Re: [PATCH v2] driver core: Don't let a device probe until it's ready
From: Doug Anderson
Date: Wed Apr 01 2026 - 17:13:29 EST
Hi,
On Wed, Apr 1, 2026 at 2:06 PM Danilo Krummrich <dakr@xxxxxxxxxx> wrote:
>
> On Tue Mar 31, 2026 at 5:26 PM CEST, Doug Anderson wrote:
> > Hi,
> >
> > On Tue, Mar 31, 2026 at 7:42 AM Danilo Krummrich <dakr@xxxxxxxxxx> wrote:
> >>
> >> > @@ -848,6 +848,18 @@ static int __driver_probe_device(const struct device_driver *drv, struct device
> >> > if (dev->driver)
> >> > return -EBUSY;
> >> >
> >> > + /*
> >> > + * In device_add(), the "struct device" gets linked into the subsystem's
> >> > + * list of devices and broadcast to userspace (via uevent) before we're
> >> > + * quite ready to probe. Those open pathways to driver probe before
> >> > + * we've finished enough of device_add() to reliably support probe.
> >> > + * Detect this and tell other pathways to try again later. device_add()

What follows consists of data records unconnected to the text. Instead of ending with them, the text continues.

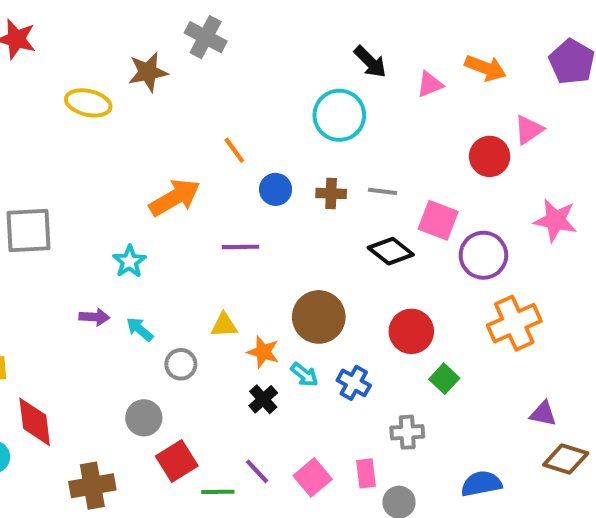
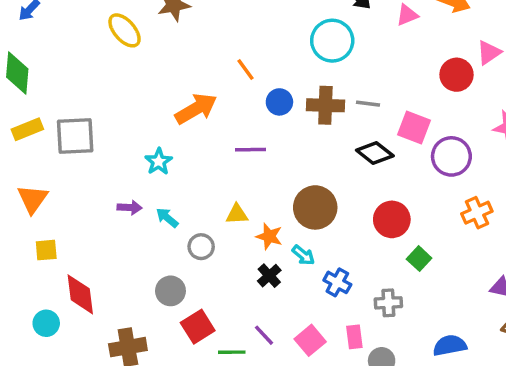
yellow ellipse: (88, 103) -> (125, 30), turned 36
brown cross: (331, 193) -> (325, 105), size x1.5
orange cross: (514, 323) -> (477, 213), size x0.7
blue cross: (354, 383) -> (337, 282), moved

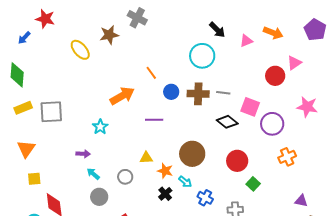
cyan arrow: (167, 218) -> (93, 174), moved
gray circle: (170, 291) -> (99, 197), moved

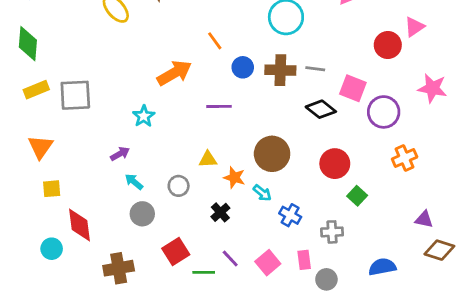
purple arrow: (83, 154) -> (120, 154), turned -32
black cross: (165, 194) -> (220, 212), moved

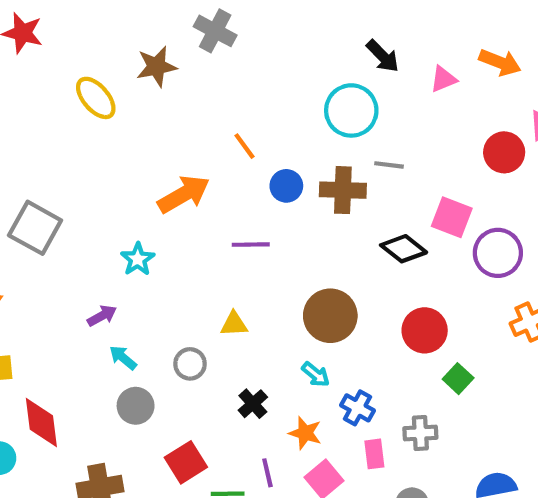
gray line: (315, 69) -> (389, 165), moved
gray square: (75, 95) -> (35, 228), turned 32
orange star: (234, 178) -> (305, 433), moved
purple line: (230, 258) -> (267, 473), turned 30
pink rectangle: (304, 260) -> (374, 454), moved

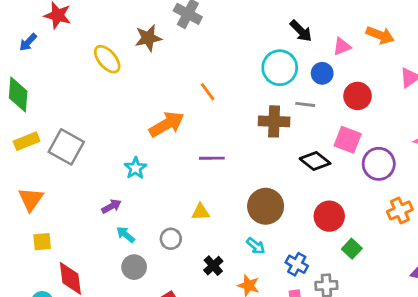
red circle: (504, 152) -> (358, 96), moved
blue circle: (286, 186) -> (322, 73), moved
blue cross: (358, 408) -> (297, 264), moved

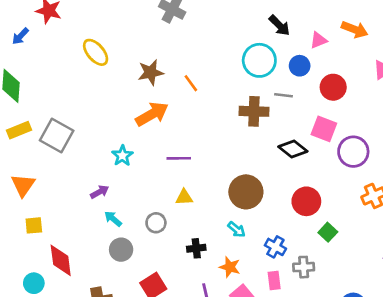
brown star: (148, 38) -> (151, 72), moved
purple line: (212, 158) -> (179, 158), moved
black cross: (213, 266) -> (196, 248), turned 36

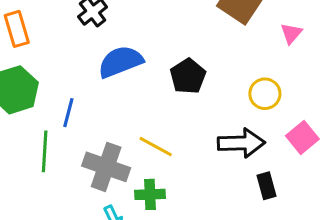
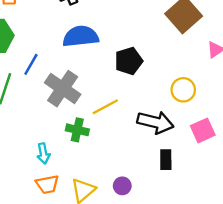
yellow line: (156, 147) -> (105, 107), moved, turned -72
gray cross: (106, 167) -> (63, 89), moved
green cross: (150, 194) -> (77, 130), moved

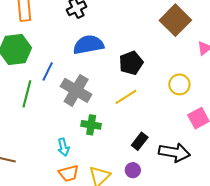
yellow line: (105, 107) -> (126, 97), moved
black arrow: (155, 122) -> (174, 152), moved
black rectangle: (166, 160) -> (140, 141), moved, turned 42

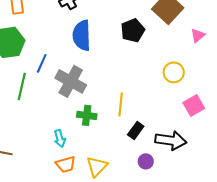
blue semicircle: (88, 45) -> (82, 35), turned -80
black pentagon: (131, 63) -> (133, 30), moved
yellow line: (126, 97) -> (121, 104), moved, turned -50
purple circle: (133, 170) -> (146, 161), moved

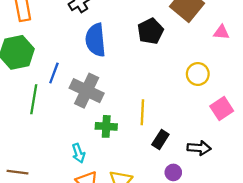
pink triangle: (198, 35) -> (221, 32), turned 49
black arrow: (171, 140) -> (199, 148), size x0.7

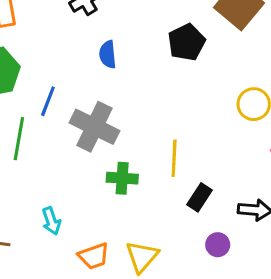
blue semicircle: (96, 40) -> (108, 54), size x0.6
cyan arrow: (78, 153) -> (51, 221), moved

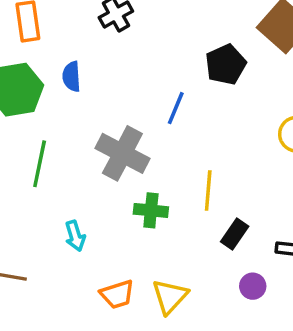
blue semicircle: (108, 54) -> (72, 76), moved
blue line: (48, 101) -> (176, 108), moved
cyan arrow: (51, 221) -> (75, 236), moved

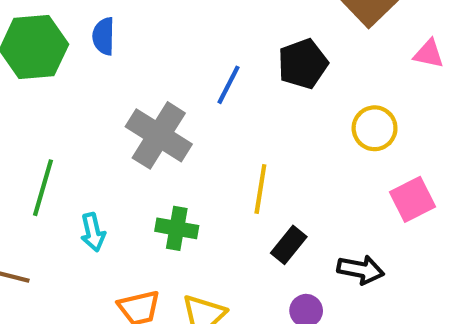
black pentagon: (226, 65) -> (303, 64), moved
green line: (40, 164) -> (43, 188), moved
green cross: (151, 210) -> (177, 228), moved

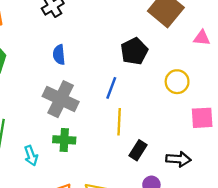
blue semicircle: (104, 36) -> (59, 55), moved
blue line: (228, 85) -> (111, 88), moved
pink square: (413, 199) -> (202, 118), turned 30
green cross: (177, 228) -> (64, 140), moved

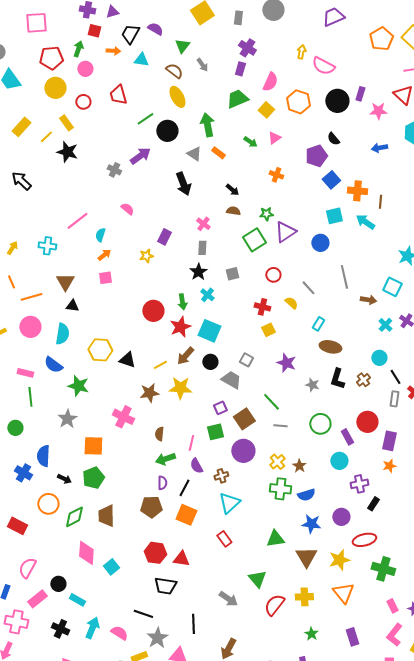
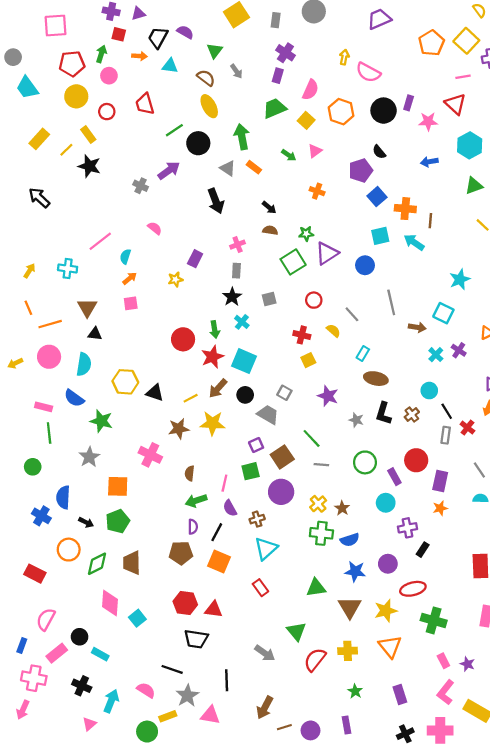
pink cross: (203, 224) -> (238, 245), turned 32
cyan arrow: (92, 628) -> (111, 701), moved

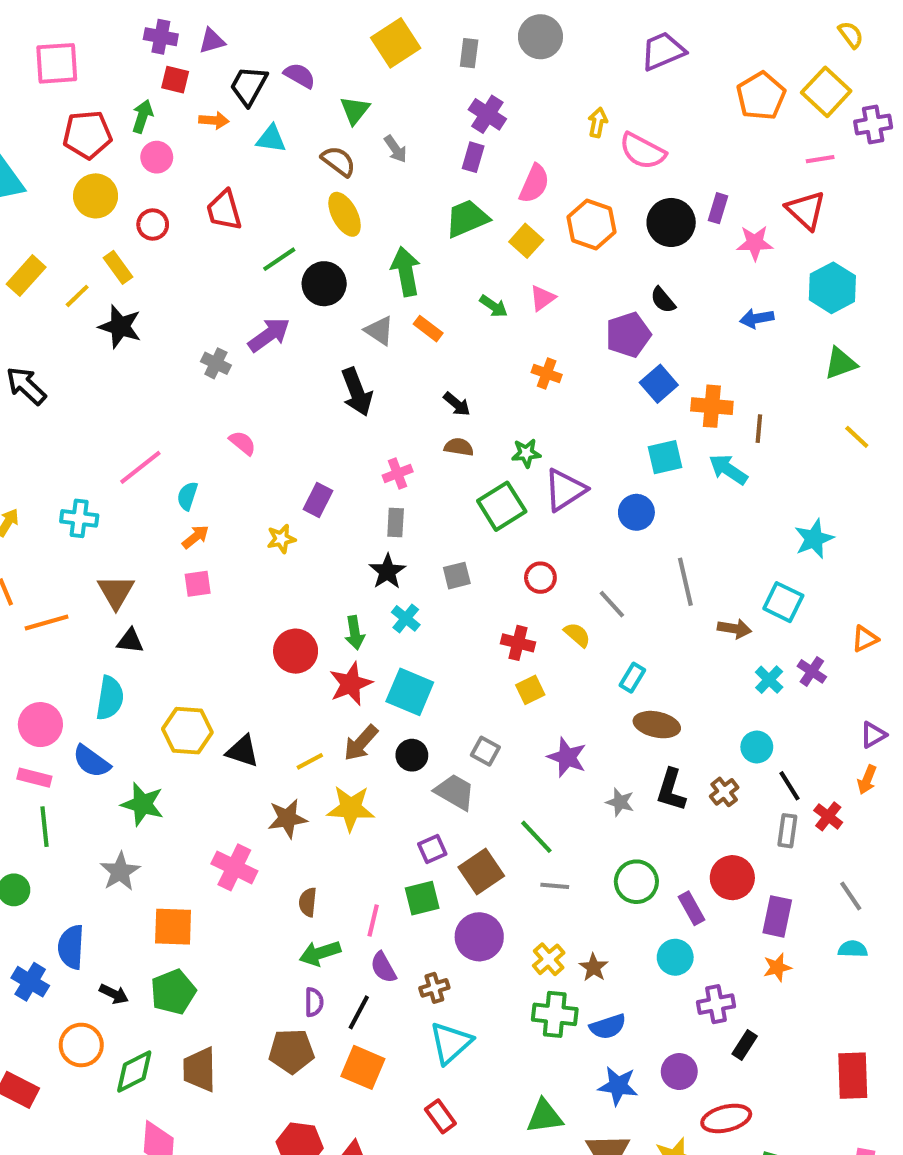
pink circle: (49, 357) -> (40, 725), moved

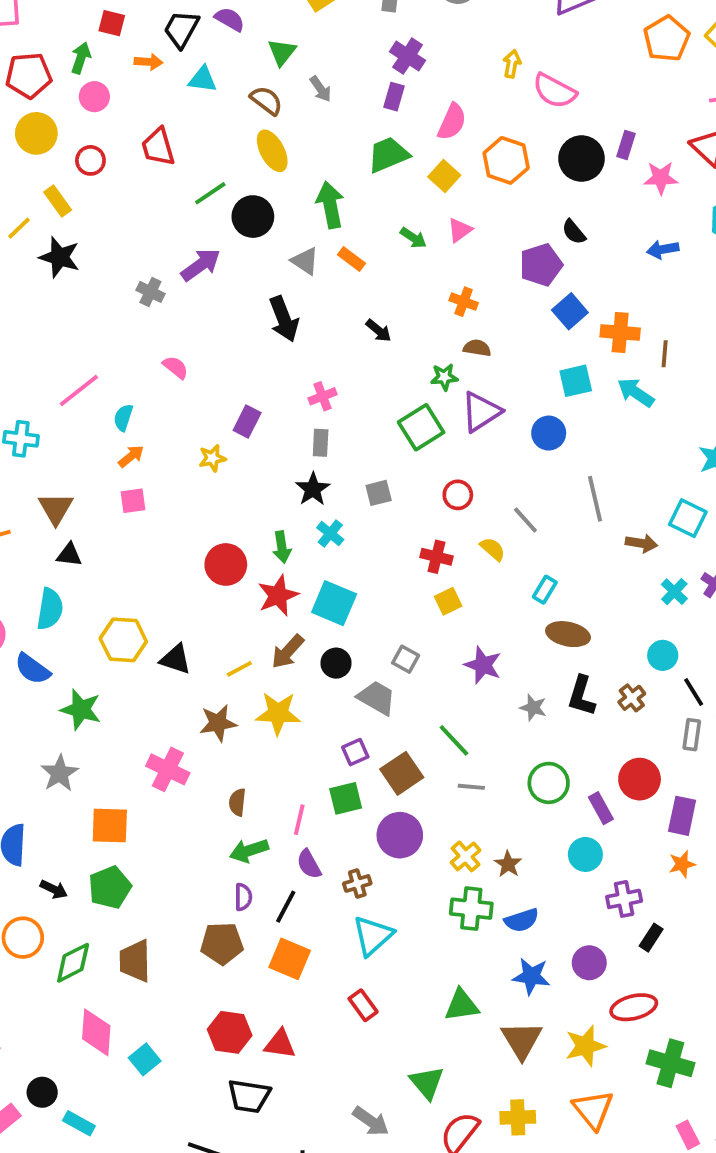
brown semicircle: (459, 447) -> (477, 348), moved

> >> > + * itself will also try to probe immediately after setting
> >> > + * "ready_to_probe".
> >> > + */
> >> > + if (!dev->ready_to_probe)
> >> > + return dev_err_probe(dev, -EPROBE_DEFER, "Device not ready_to_probe");
> >>
> >> Are we sure this dev->ready_to_probe dance does not introduce a new subtle bug
> >> considering that ready_to_probe is within a bitfield of struct device?
> >>
> >> I.e. are we sure there are no potential concurrent modifications of other fields
> >> in this bitfield that are not protected with the device lock?
> >>
> >> For instance, in __driver_attach() we set dev->can_match if
> >> driver_match_device() returns -EPROBE_DEFER without the device lock held.
> >
> > Bleh. Thank you for catching this. I naively assumed the device lock
> > protected the bitfield, but I didn't verify that.
> >
> >
> >> This is exactly the case you want to protect against, i.e. device_add() racing
> >> with __driver_attach().
> >>
> >> So, there is a chance that the dev->ready_to_probe change gets interleaved with
> >> a dev->can_match change.
> >>
> >> I think all this goes away if we stop using bitfields for synchronization; we
> >> should convert some of those to flags that we can modify with set_bit() and
> >> friends instead.
> >
> > That sounds reasonable to me. Do you want me to send a v3 where I
> > create a new "unsigned long flags" in struct device and introduce this
> > as the first flag? If there are additional bitfields you want me to
> > convert, I can send them as additional patches in the series as long
> > as it's not too big of a change...
>
> I think the one with the biggest potential to cause real issues is can_match, as
> it is modified without the device lock held from __driver_attach(), which can be
> called at any time concurrently.
>
> (I think there are others as well, but they are more on the theoretical side of
> things. For instance, dma_skip_sync is modified by dma_set_mask(), which
> strictly speaking does not require the device lock to be held. In practice,
> that's probably never an issue since dma_set_mask() is typically called from bus
> callbacks usually, but it's not strictly a requirement.)
>
> More in general, from a robustness point of view, everything that is set once at
> device creation time is fine to be a bitfield; bits that are used for
> synchronization or are modified concurrently, I'd rather use bitops.
OK, thanks! I've almost finished with patches to fully move all of
them to bitops. This means we simply don't need to think about them.
Also: even if they're not truly needed as bitops, it's nice (and saves
space) not to have some of some flags using bitfields and some bitops
unless there's a good reason.
I'll make sure that "can_match" is second in the list of patches. If
you hate the idea of converting the other ones we can just apply the
earlier patches in the series and drop the rest. ;-)
-Doug